New York Life Ins. Co. v. Dunlevy
241 U.S. 518 (1916)

  • NY Life issued an insurance policy worth $2.5k. Three people filed claims with NY Life for the money:
    • A guy named Gould (in Pennsylvania),
    • Gould’s daughter Dunlevy (who lived in California),
    • A department store in Pennsylvania.
  • NY Life started an interpleader action in Pennsylvania State Court, who decided that Gould should get the money.
    • NY Life tried to bring Dunlevy into the case as an interpleader under Rule 22, but they were unable to get in personam jurisdiction on Dunlevy in the Pennsylvania Court.
  • Afterwards, Dunlevy sued in California Court saying that the Pennsylvania Court didn’t bind her because they lacked in personam jurisdiction.
  • The California Court found that the Pennsylvania decision was not binding, and awarded the money to Dunlevy.
    • Therefore, NY Life had to pay twice on the same policy!
      • The whole point of an interpleader action is to not have to pay multiple claims on the same policy. This case illustrated that the system was broken.
  • In response, Congress passed the Federal Interpleader Act (aka 28 U.S.C. §§ 1335, 1397, 2361), which gives an express grant of Federal subject matter jurisdiction over interpleader claims (aka statutory interpleader).
    • This means that interpleader cases can be heard in Federal Court, which has jurisdiction over everybody, and this problem won’t happen again.

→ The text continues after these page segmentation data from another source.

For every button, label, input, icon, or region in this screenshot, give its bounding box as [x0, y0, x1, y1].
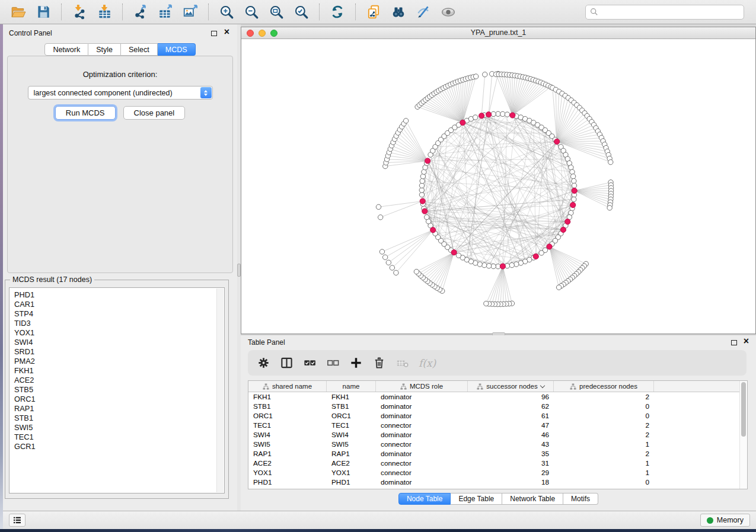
- mcds-result-item[interactable]: TEC1: [14, 432, 224, 442]
- column-header-successor-nodes[interactable]: successor nodes: [468, 381, 554, 392]
- save-session-icon[interactable]: [33, 3, 53, 21]
- cell-name: PHD1: [327, 477, 376, 487]
- network-window-titlebar: YPA_prune.txt_1: [241, 27, 755, 39]
- table-row[interactable]: TEC1TEC1connector472: [248, 421, 747, 430]
- window-minimize-button[interactable]: [259, 30, 266, 37]
- mcds-result-item[interactable]: FKH1: [14, 366, 224, 376]
- mcds-result-item[interactable]: PHD1: [14, 290, 224, 300]
- task-history-button[interactable]: [9, 514, 25, 527]
- settings-gear-icon[interactable]: [257, 356, 270, 370]
- mcds-result-item[interactable]: STB5: [14, 385, 224, 395]
- toggle-graphics-details-icon[interactable]: [413, 3, 433, 21]
- mcds-result-item[interactable]: GCR1: [14, 442, 224, 451]
- tab-select[interactable]: Select: [121, 43, 158, 56]
- deselect-all-icon[interactable]: [326, 356, 340, 370]
- delete-columns-icon[interactable]: [372, 356, 386, 370]
- column-header-predecessor-nodes[interactable]: predecessor nodes: [554, 381, 654, 392]
- import-network-icon[interactable]: [69, 3, 90, 21]
- float-table-panel-icon[interactable]: [731, 340, 737, 345]
- table-tab-edge-table[interactable]: Edge Table: [451, 493, 502, 505]
- table-row[interactable]: STB1STB1dominator620: [248, 402, 747, 411]
- table-row[interactable]: PHD1PHD1dominator180: [248, 477, 747, 487]
- tab-style[interactable]: Style: [88, 43, 121, 56]
- open-session-icon[interactable]: [8, 3, 28, 21]
- status-bar: Memory: [3, 511, 756, 529]
- close-table-panel-icon[interactable]: ×: [744, 336, 749, 347]
- table-row[interactable]: RAP1RAP1dominator352: [248, 449, 747, 459]
- table-body: FKH1FKH1dominator962STB1STB1dominator620…: [248, 392, 747, 487]
- memory-button[interactable]: Memory: [700, 514, 750, 527]
- cell-predecessor-nodes: 0: [554, 477, 654, 487]
- zoom-fit-icon[interactable]: [266, 3, 286, 21]
- table-header-row: shared namenameMCDS rolesuccessor nodesp…: [248, 381, 747, 392]
- mcds-result-item[interactable]: ORC1: [14, 395, 224, 404]
- zoom-in-icon[interactable]: [216, 3, 237, 21]
- table-tab-motifs[interactable]: Motifs: [563, 493, 598, 505]
- mcds-result-item[interactable]: RAP1: [14, 404, 224, 414]
- close-panel-button[interactable]: Close panel: [123, 106, 186, 120]
- run-mcds-button[interactable]: Run MCDS: [55, 106, 116, 120]
- column-header-shared-name[interactable]: shared name: [248, 381, 327, 392]
- criterion-dropdown[interactable]: largest connected component (undirected): [28, 86, 213, 100]
- network-graph[interactable]: [241, 39, 755, 334]
- mcds-result-item[interactable]: SRD1: [14, 347, 224, 357]
- table-tab-node-table[interactable]: Node Table: [398, 493, 451, 505]
- show-columns-icon[interactable]: [280, 356, 294, 370]
- export-network-icon[interactable]: [130, 3, 151, 21]
- mcds-result-item[interactable]: TID3: [14, 319, 224, 328]
- scrollbar-thumb[interactable]: [741, 382, 746, 437]
- mcds-result-item[interactable]: ACE2: [14, 376, 224, 385]
- list-scrollbar[interactable]: [216, 289, 224, 492]
- zoom-selected-icon[interactable]: [291, 3, 311, 21]
- mcds-result-item[interactable]: CAR1: [14, 300, 224, 309]
- table-row[interactable]: SWI5SWI5connector431: [248, 440, 747, 449]
- task-list-icon: [12, 515, 23, 525]
- table-scrollbar[interactable]: [739, 381, 747, 489]
- export-table-icon[interactable]: [155, 3, 176, 21]
- zoom-out-icon[interactable]: [241, 3, 261, 21]
- mcds-result-list[interactable]: PHD1CAR1STP4TID3YOX1SWI4SRD1PMA2FKH1ACE2…: [9, 287, 225, 493]
- cell-predecessor-nodes: 1: [554, 440, 654, 449]
- search-box[interactable]: [585, 5, 744, 20]
- node-table: shared namenameMCDS rolesuccessor nodesp…: [248, 380, 748, 489]
- mcds-result-item[interactable]: SWI4: [14, 338, 224, 347]
- close-panel-icon[interactable]: ×: [224, 27, 229, 37]
- tab-network[interactable]: Network: [44, 43, 88, 56]
- tab-mcds[interactable]: MCDS: [158, 43, 196, 56]
- import-table-icon[interactable]: [94, 3, 114, 21]
- cell-predecessor-nodes: 0: [554, 411, 654, 421]
- export-image-icon[interactable]: [180, 3, 200, 21]
- cell-predecessor-nodes: 2: [554, 449, 654, 459]
- search-input[interactable]: [601, 8, 739, 16]
- mcds-result-item[interactable]: PMA2: [14, 357, 224, 366]
- table-tab-network-table[interactable]: Network Table: [502, 493, 563, 505]
- mcds-result-item[interactable]: YOX1: [14, 328, 224, 338]
- share-document-icon[interactable]: [363, 3, 384, 21]
- select-all-icon[interactable]: [303, 356, 317, 370]
- column-header-name[interactable]: name: [327, 381, 376, 392]
- float-panel-icon[interactable]: [211, 31, 217, 36]
- cell-name: YOX1: [327, 468, 376, 477]
- cell-successor-nodes: 35: [468, 449, 554, 459]
- window-zoom-button[interactable]: [270, 30, 277, 37]
- mcds-result-item[interactable]: STB1: [14, 414, 224, 423]
- window-close-button[interactable]: [247, 30, 254, 37]
- table-row[interactable]: ORC1ORC1dominator610: [248, 411, 747, 421]
- cell-predecessor-nodes: 0: [554, 402, 654, 411]
- network-canvas[interactable]: [241, 39, 755, 334]
- mcds-result-item[interactable]: STP4: [14, 309, 224, 319]
- table-row[interactable]: SWI4SWI4dominator462: [248, 430, 747, 440]
- show-hide-graphics-icon[interactable]: [438, 3, 458, 21]
- table-row[interactable]: ACE2ACE2connector311: [248, 459, 747, 468]
- cell-successor-nodes: 47: [468, 421, 554, 430]
- mcds-result-group: MCDS result (17 nodes) PHD1CAR1STP4TID3Y…: [5, 275, 229, 499]
- mcds-result-item[interactable]: SWI5: [14, 423, 224, 432]
- control-panel-tabs: NetworkStyleSelectMCDS: [3, 43, 237, 56]
- table-row[interactable]: FKH1FKH1dominator962: [248, 392, 747, 402]
- table-row[interactable]: YOX1YOX1connector291: [248, 468, 747, 477]
- apply-layout-icon[interactable]: [327, 3, 347, 21]
- column-header-MCDS-role[interactable]: MCDS role: [376, 381, 468, 392]
- add-column-icon[interactable]: [349, 356, 363, 370]
- cell-name: ORC1: [327, 411, 376, 421]
- first-neighbors-icon[interactable]: [388, 3, 409, 21]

      • In statutory interpleader you only need two adverse claimants with diversity.
        • The claimants here were Gould and Dunlevy.
    • Remember, since it is a Federal law, venue exists wherever any claimant resides.
    • Also remember that since it is a Federal law, there is nationwide service of process.
  • Btw, you can also sue under Rule 22, (aka rule interpleader), as an alternative basis, but there might be jurisdictional problems (as seen in this case).